I attended the Black Magic Awards at the Criterion Theatre on Monday 10th June. This was the inaugural men’s edition of the awards ceremony – which will now take place annually –  so it was an honour to be invited.

The Black Magic Awards were founded in 2017 by producer, actor and comedian Kojo Anim and editor and entrepreneur Annika Allen. The Awards were created as a platform to celebrate role models and inspiring figures within the black community, and for the past two years, the ceremony has been dedicated to recognising women’s excellence, with the likes of  Emeli Sande, Angellica Bell, Munroe Bergdorf and Gina Yashere receiving awards.

Emile Sandé

This year, the ceremony was opened out to men, in an aim to promote black male excellence and work against damaging narratives in the media. Notably, the anti-knife crime activist Amani Simpson received honours, having dedicated his life to helping young people in London. Simpson has spoken in the media about the time he spent ‘soul searching’ about his position in the world, following being stabbed multiple times after intervening in a robbery in Enfield. His solution was to focus on protecting young people and working against knife crime. It was truly fantastic to see him being awarded the honour.
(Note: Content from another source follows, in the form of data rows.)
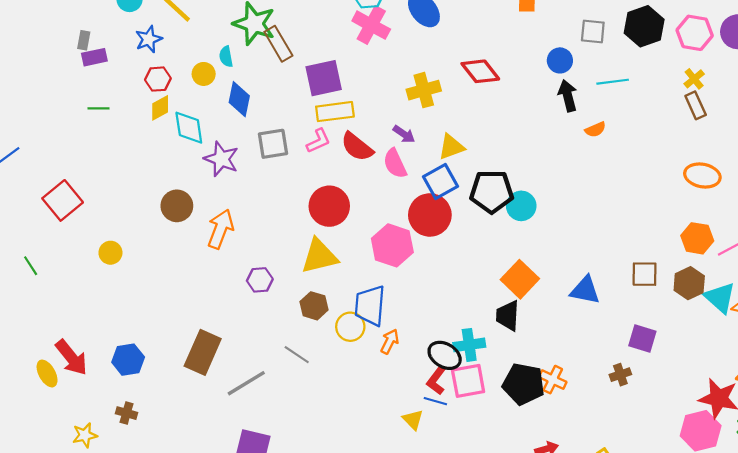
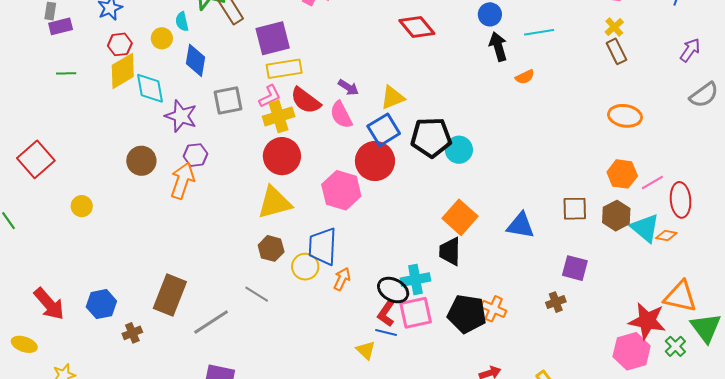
yellow cross: (424, 90) -> (279, 116), moved
yellow diamond: (160, 108) -> (123, 71), size x1.5
purple hexagon: (260, 280) -> (195, 155), moved
yellow ellipse: (47, 373) -> (24, 344), moved, turned -40
brown cross: (127, 413) -> (132, 333), moved, turned -36

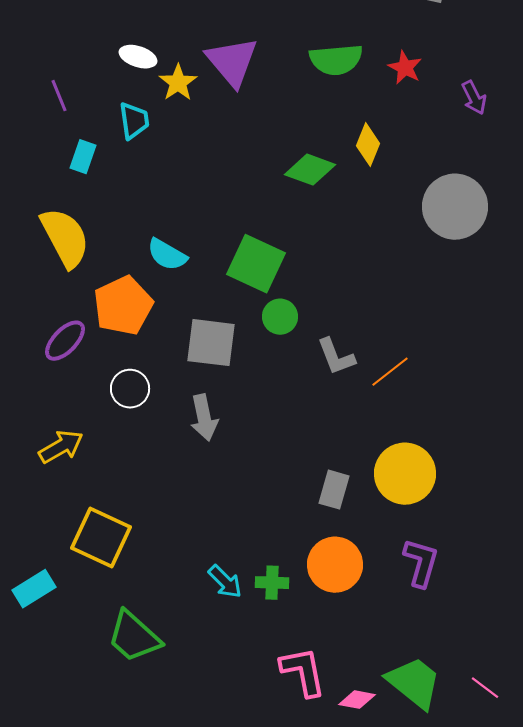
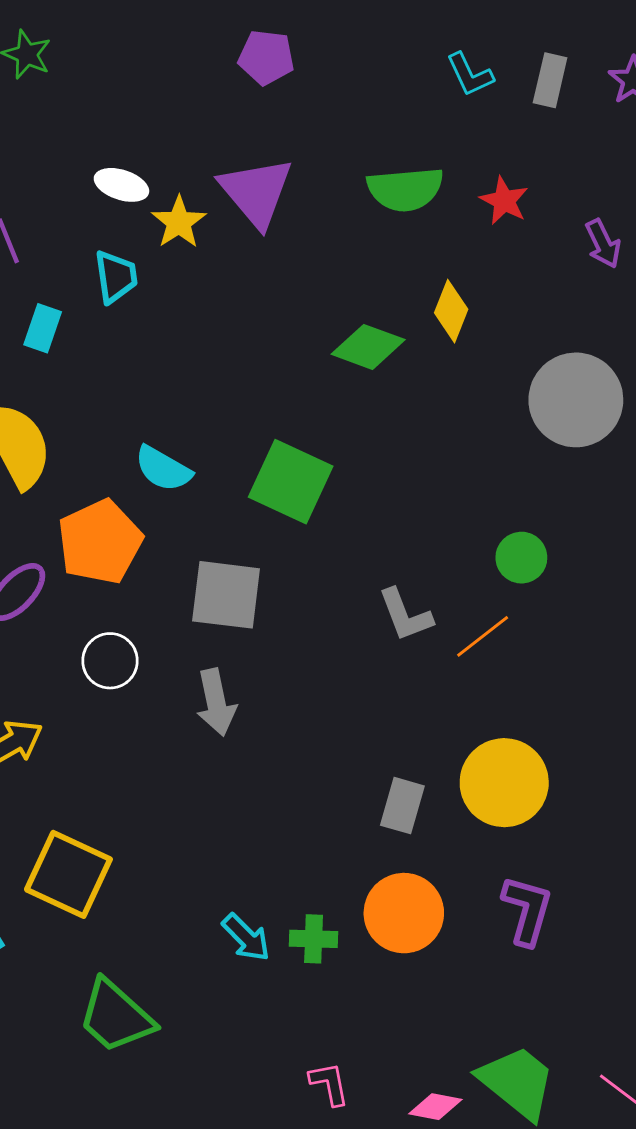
green circle: (280, 317) -> (521, 558), moved
pink L-shape: (303, 672) -> (329, 1084), moved, size x0.6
Rapper Akala received the Influence Honour for his impactful work on speaking the truth on cultural issues and using his platform to raise awareness about issues negatively affecting the black community.
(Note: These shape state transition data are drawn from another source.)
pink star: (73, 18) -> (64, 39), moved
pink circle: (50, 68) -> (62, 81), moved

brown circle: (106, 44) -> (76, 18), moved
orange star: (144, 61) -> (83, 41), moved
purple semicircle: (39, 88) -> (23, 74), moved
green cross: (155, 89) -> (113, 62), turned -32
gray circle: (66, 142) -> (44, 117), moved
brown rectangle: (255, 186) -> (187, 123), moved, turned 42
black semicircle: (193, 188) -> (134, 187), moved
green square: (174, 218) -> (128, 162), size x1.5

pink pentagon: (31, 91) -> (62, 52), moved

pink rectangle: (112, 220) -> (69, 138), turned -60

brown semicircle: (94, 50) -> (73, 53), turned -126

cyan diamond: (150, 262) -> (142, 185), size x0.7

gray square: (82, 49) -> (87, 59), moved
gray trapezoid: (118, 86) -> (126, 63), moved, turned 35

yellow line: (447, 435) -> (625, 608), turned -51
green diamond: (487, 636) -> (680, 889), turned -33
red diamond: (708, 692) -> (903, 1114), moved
Stormzy received the Inspiration Honour for his work with young people, notably with the Stormzy Cambridge Scholarship and #Merky Books.
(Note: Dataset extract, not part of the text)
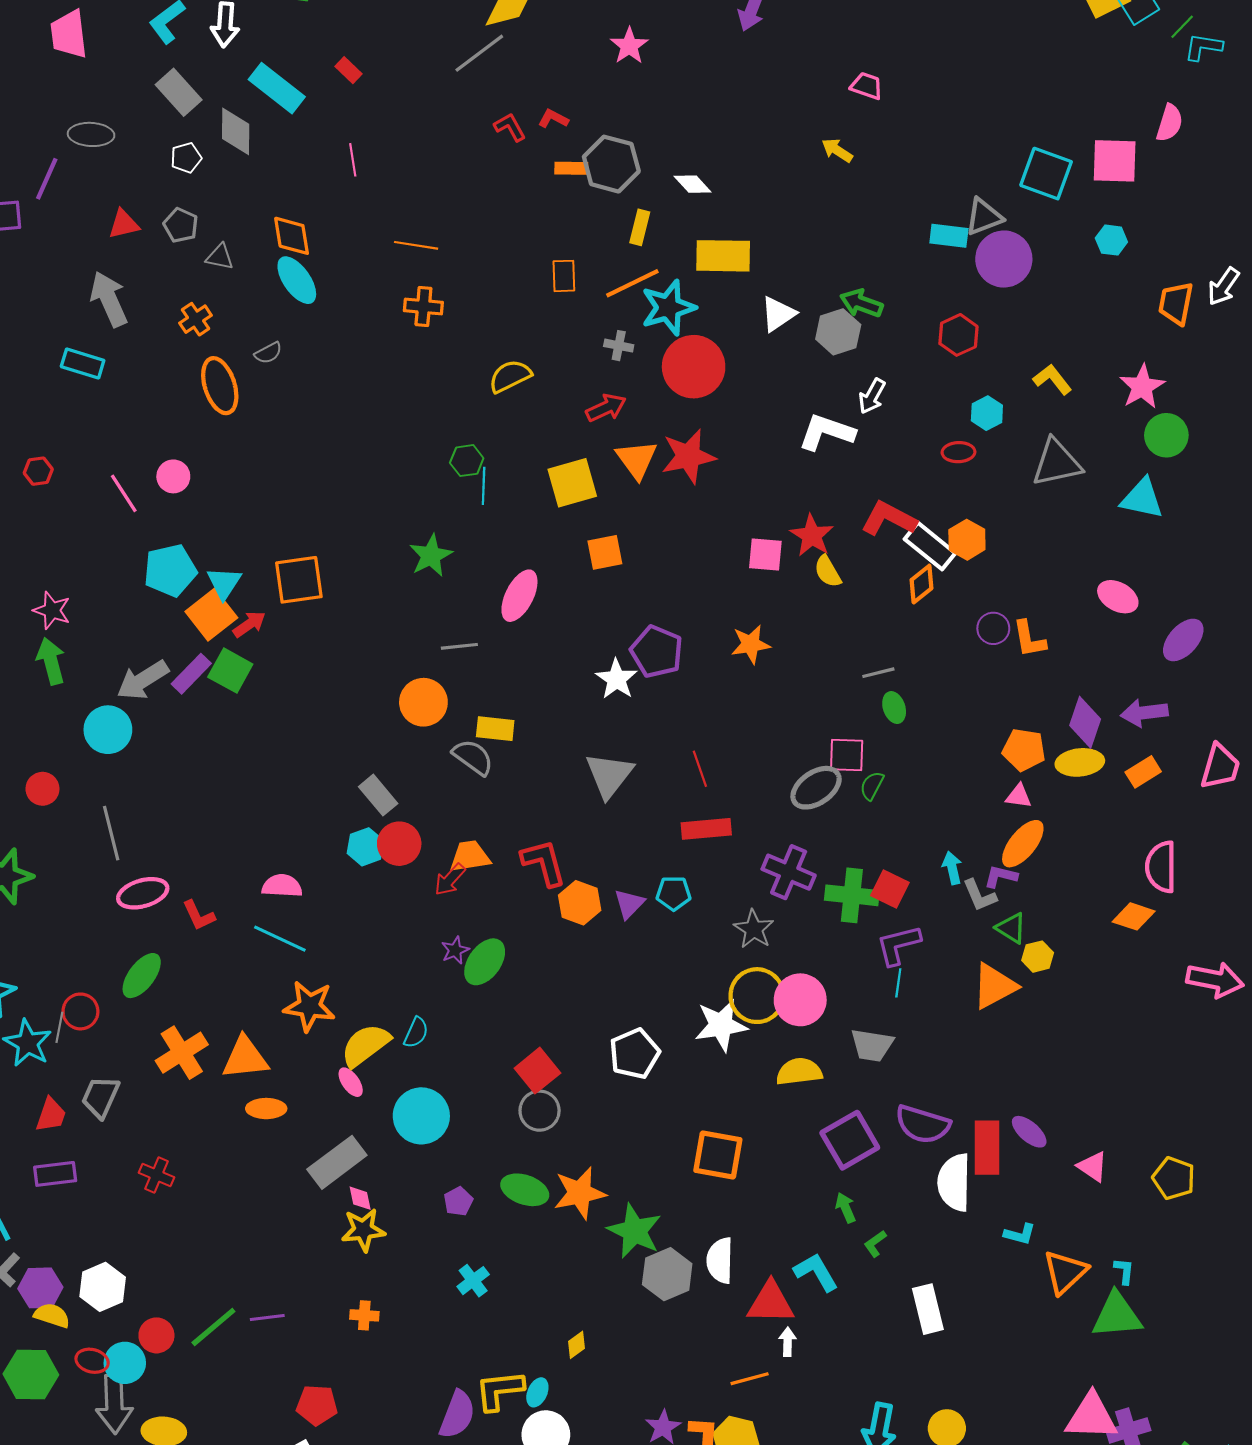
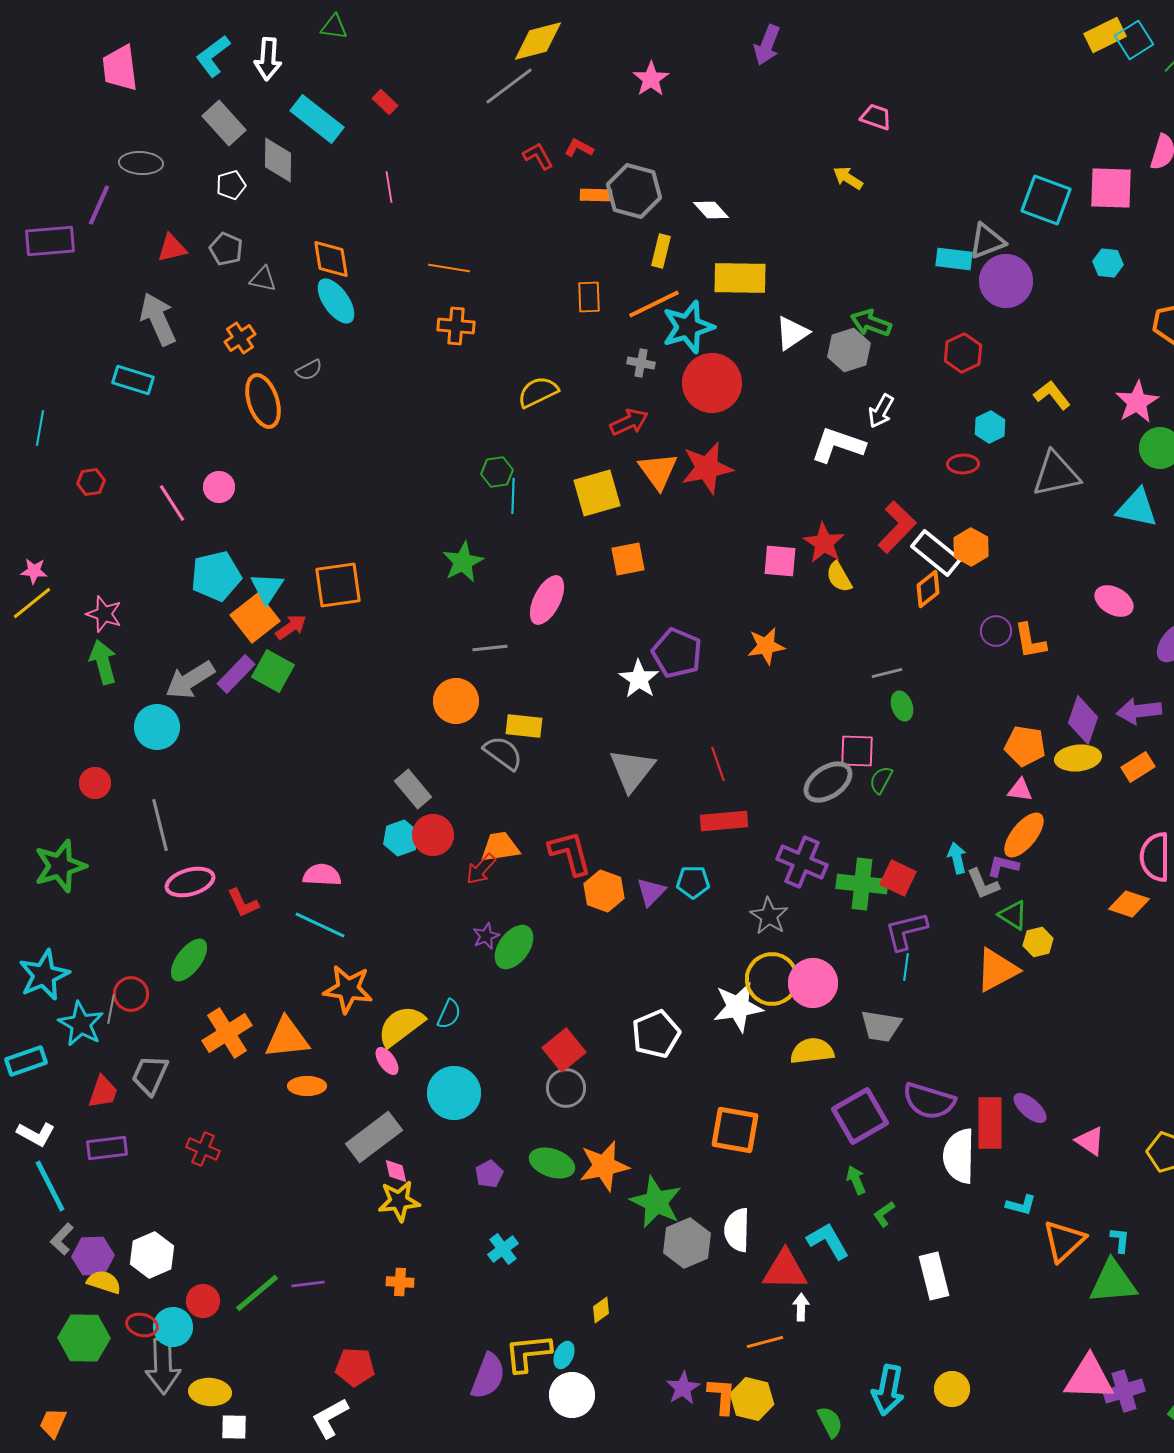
red L-shape: (889, 519) -> (897, 527), turned 106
So Solid Crew star Megaman won the Legend Honour for his work in pioneering the grime collective in the early 2000s.


Honours also went to DJ and presenter Trevor Nelson MBE, actor and director Noel Clarke, actor Aml Ameen, actor Richard Blackwood, singer Omar, TV Presenter Ortis, footballer Paul Ince and fashion label Trapstar London.

The whole event was a hugely inspirational evening and it was wonderful to see so many hard-working members of the black community be recognised for their talent. Equality means everything to us at Black Heart Label, and so we love seeing awards such as this feature in the mainstream, promoting racial equality and black excellence. We have huge admiration for Kojo and Annika for setting up these awards and the work these awards do in reducing discrimination by promoting black talent.
I can’t wait to see who will be honoured at the women’s awards in October, and how the awards will develop and grow in the years to come.